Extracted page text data
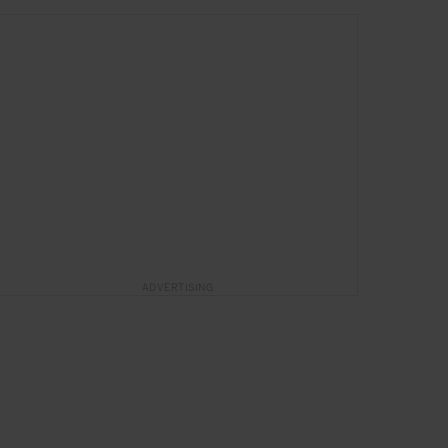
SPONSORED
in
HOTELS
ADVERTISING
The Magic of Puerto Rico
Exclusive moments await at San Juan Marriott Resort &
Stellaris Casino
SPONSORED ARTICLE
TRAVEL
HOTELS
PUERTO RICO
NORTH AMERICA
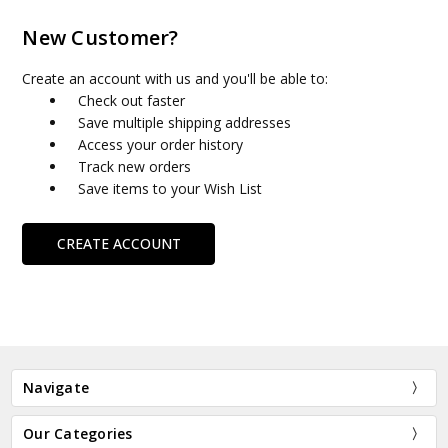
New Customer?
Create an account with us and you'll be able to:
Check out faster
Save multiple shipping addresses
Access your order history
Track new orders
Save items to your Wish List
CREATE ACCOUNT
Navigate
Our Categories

==

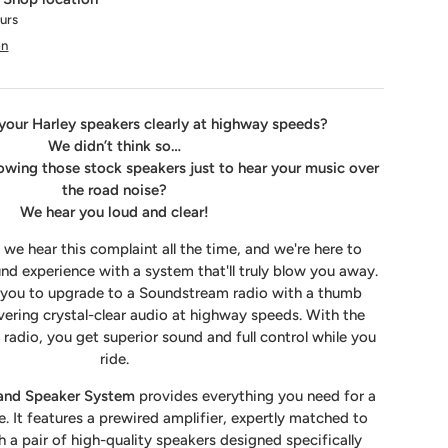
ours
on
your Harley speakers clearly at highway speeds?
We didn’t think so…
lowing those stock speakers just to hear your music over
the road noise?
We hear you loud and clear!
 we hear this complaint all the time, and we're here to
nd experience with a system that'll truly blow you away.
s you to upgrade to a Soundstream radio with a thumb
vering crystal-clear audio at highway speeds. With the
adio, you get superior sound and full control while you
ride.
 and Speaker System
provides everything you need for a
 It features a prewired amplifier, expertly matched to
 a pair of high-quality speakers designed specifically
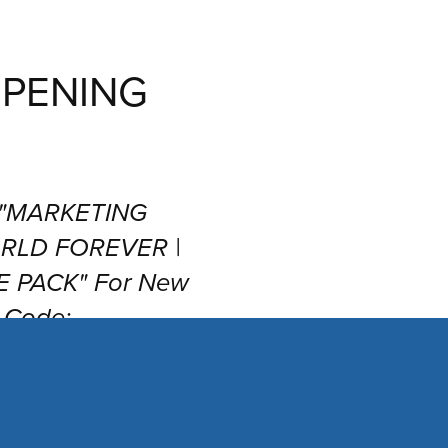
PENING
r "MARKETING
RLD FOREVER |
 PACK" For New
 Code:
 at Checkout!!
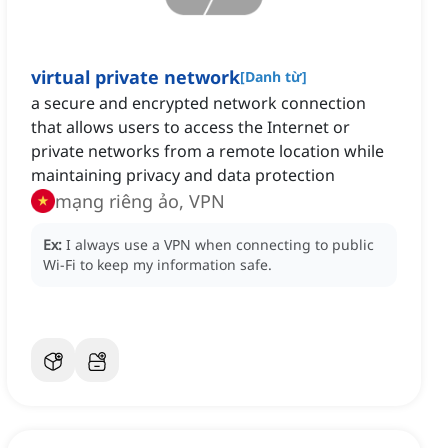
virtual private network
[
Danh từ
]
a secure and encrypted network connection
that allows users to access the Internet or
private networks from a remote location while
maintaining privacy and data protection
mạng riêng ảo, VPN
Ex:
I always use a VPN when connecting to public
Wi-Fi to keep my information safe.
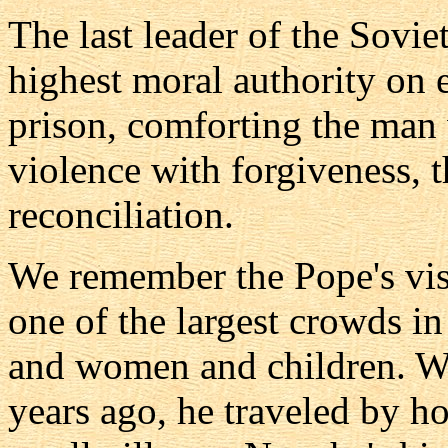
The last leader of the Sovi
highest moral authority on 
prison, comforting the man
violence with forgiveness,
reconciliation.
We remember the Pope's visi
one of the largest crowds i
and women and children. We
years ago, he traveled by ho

WHAT YOU SHOULD DO
The result is a copy of every line above where the word "private" shows up.

RESPONSE AREA
virtual private network
private networks from a remote location while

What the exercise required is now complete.